Ngelmu.co – Viral di berbagai media sosial, video yang merekam seorang guru pria saat tengah memukul dan menendang muridnya.

Salah satu yang mengunggah video tersebut adalah Puteri Indonesia Intelegensia 2015, Syarifah Olvah Bwefar Alhamid.

Pada Senin (17/10/2022) pagi, ia membagikan video itu melalui akun Twitter pribadinya, @olvaholvah.

“Bapak guru ini ada masalah apa? Tolong semua siswa/mahasiswa, dokumentasikan kejadian-kejadian begini, dan jangan takut bersuara.”

Olvah pun melanjutkan twit-nya dengan me-mention beberapa akun. “Netizen dipersilakan… @Kemdikbud_RI @Itjen_Kemdikbud @nadiemmakarim @DivHumas_Polri.”

Olvah juga membagikan video berdurasi kurang dari satu menit itu di akun Instagram-nya.

Mengutip Antara, Dinas Pendidikan dan Kebudayaan Provinsi Sulawesi Tengah, sudah bergerak.

Pihaknya melakukan penyelidikan terhadap guru pria yang terekam kamera, menganiaya dua murid; diduga di SMAN 2 Poso.

“Kami sudah menerima laporan, dan sementara, saat ini sudah diproses secara persuasif dulu, antara guru diduga sebagai pelaku, dan dua murid sebagai korban.”

Demikian kata Alwi Achmad Musa selaku Kepala Cabang Dinas Pendidikan dan Kebudayaan Provinsi Sulteng Wilayah III Kabupaten Poso dan Touna, Sabtu (15/10/2022).

Berdasarkan informasi sementara, pelaku merupakan wali kelas berinisial YP, yang menerima laporan jika 5 muridnya bolos dari satu mata pelajaran.

“Berangkat dari laporan tersebut, maka guru atau wali kelas YP, pergi mencari lima siswa yang diduga bolos.”

“Ditemukan sedang bermain handphone di belakang kelas yang lain, dan langsung disuruh kembali ke kelas,” tutur Alwi.

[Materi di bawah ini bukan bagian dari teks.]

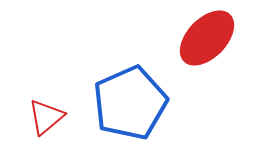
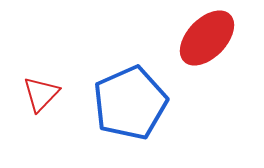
red triangle: moved 5 px left, 23 px up; rotated 6 degrees counterclockwise
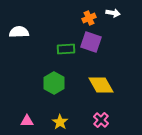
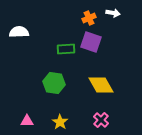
green hexagon: rotated 20 degrees counterclockwise
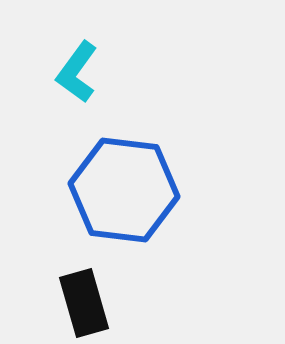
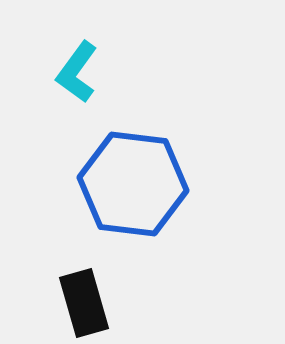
blue hexagon: moved 9 px right, 6 px up
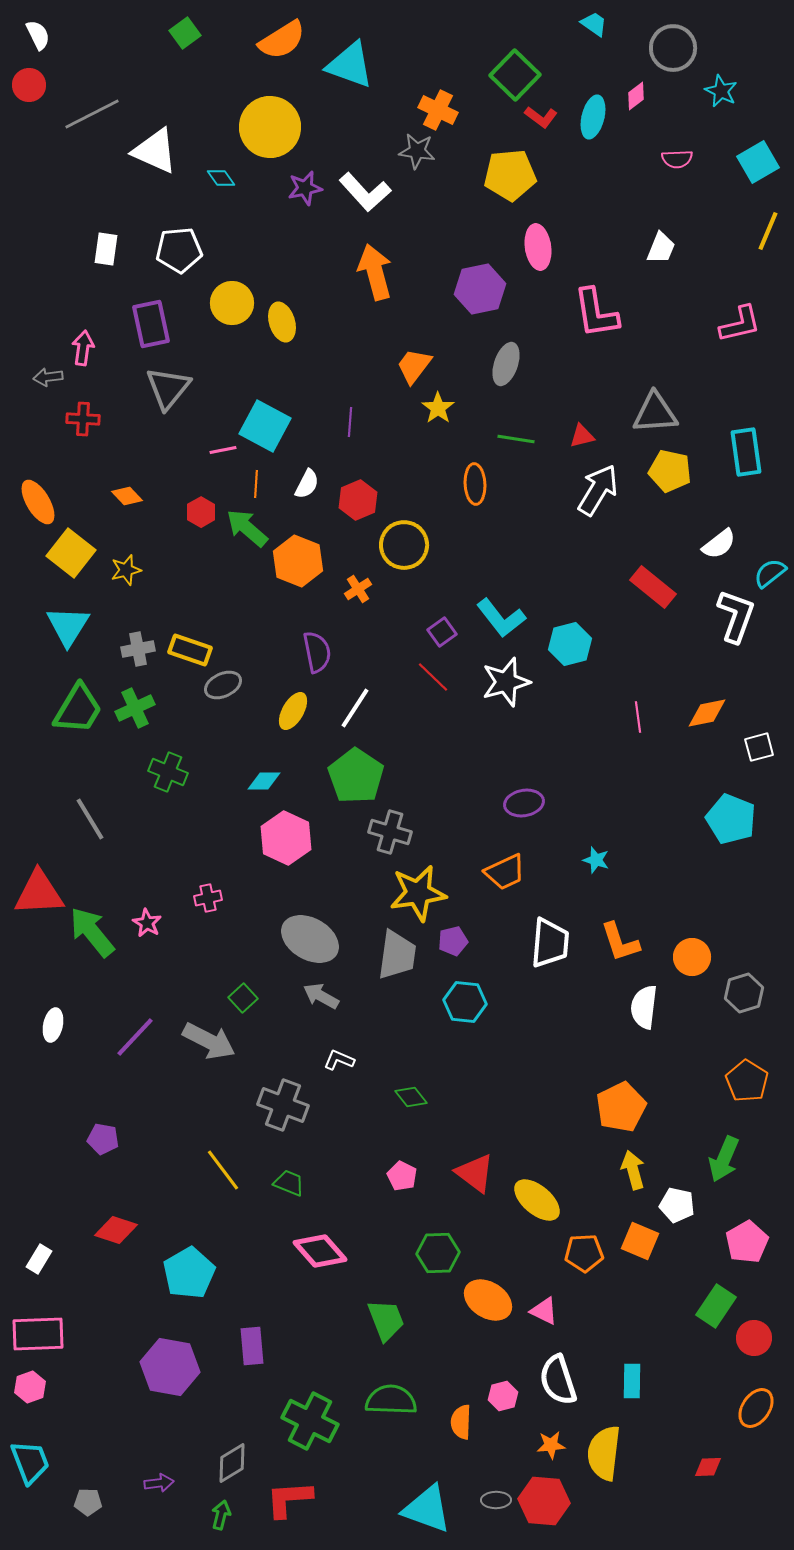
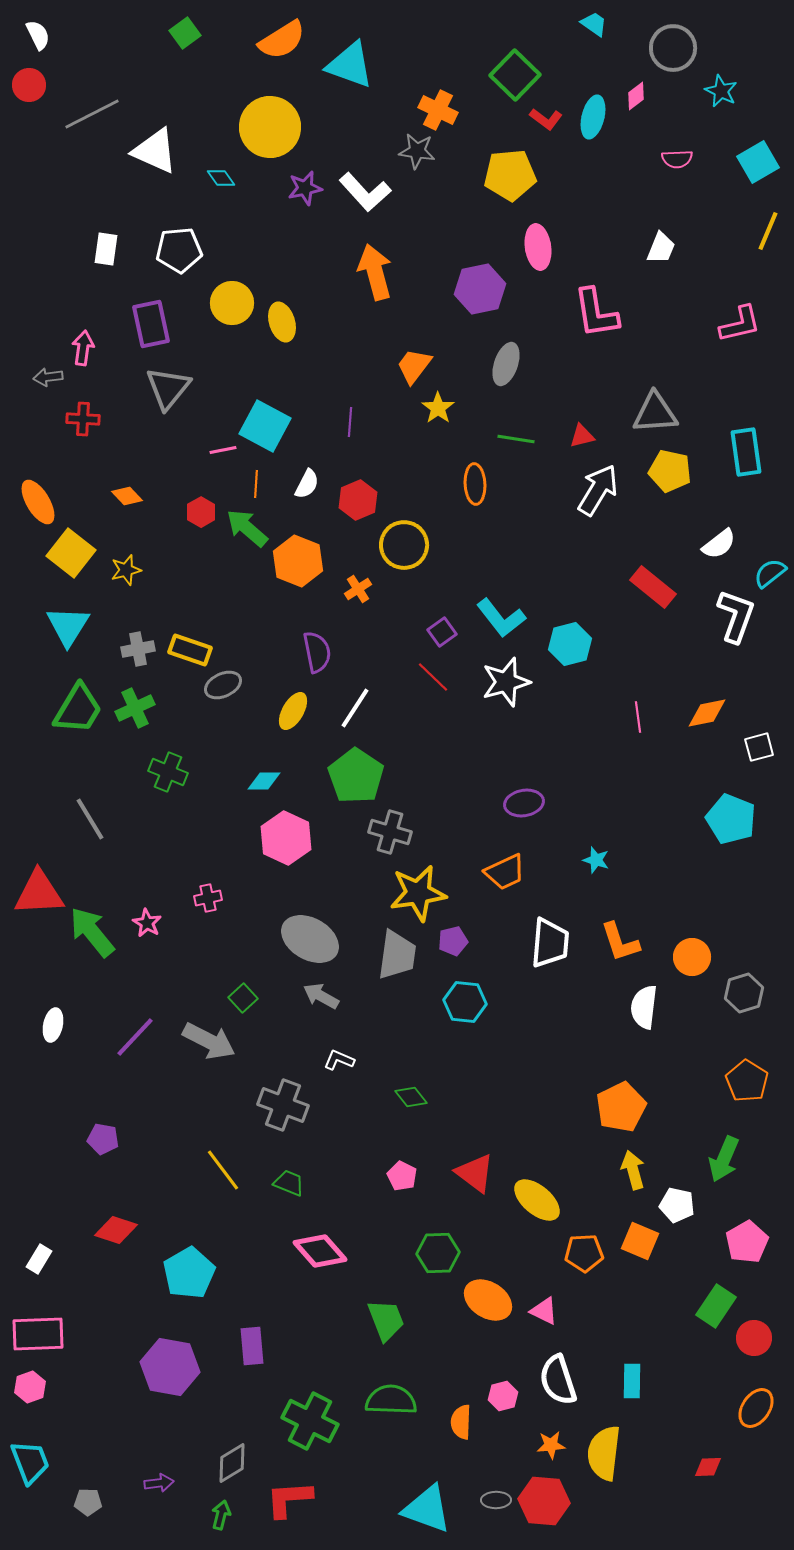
red L-shape at (541, 117): moved 5 px right, 2 px down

Namun, dari 5 siswa itu, MG dan MT, tidak langsung kembali ke kelas.

“Kemudian ketika MG dan MT kembali ke kelas, YP sudah menunggu di depan kelas.”

“Maka seketika langsung terjadi, seperti yang ada dalam video yang sudah beredar,” jelas Alwi.

Baca Juga:

Lebih lanjut, Disdikbud Sulteng akan mempertemukan kedua belah pihak, antara YP dengan MT serta MG, Senin (17/10/2022) ini.

Pertemuan itu tak lain untuk meminta keterangan secara langsung dari kedua pihak.

Sebelum nantinya proses dilanjutkan, sesuai ketentuan yang berlaku, kata Alwi.

“Tergantung nanti seperti apa hasilnya dari orang tua siswa, yang jelas terhadap guru YP, setelah itu akan ditindaklanjuti dengan pemeriksaan dari dinas.”

“Jika sampai ditemukan adanya pelanggaran sesuai klasifikasi berat, sedang, atau ringan, maka akan dikenakan sanksi,” pungkas Alwi.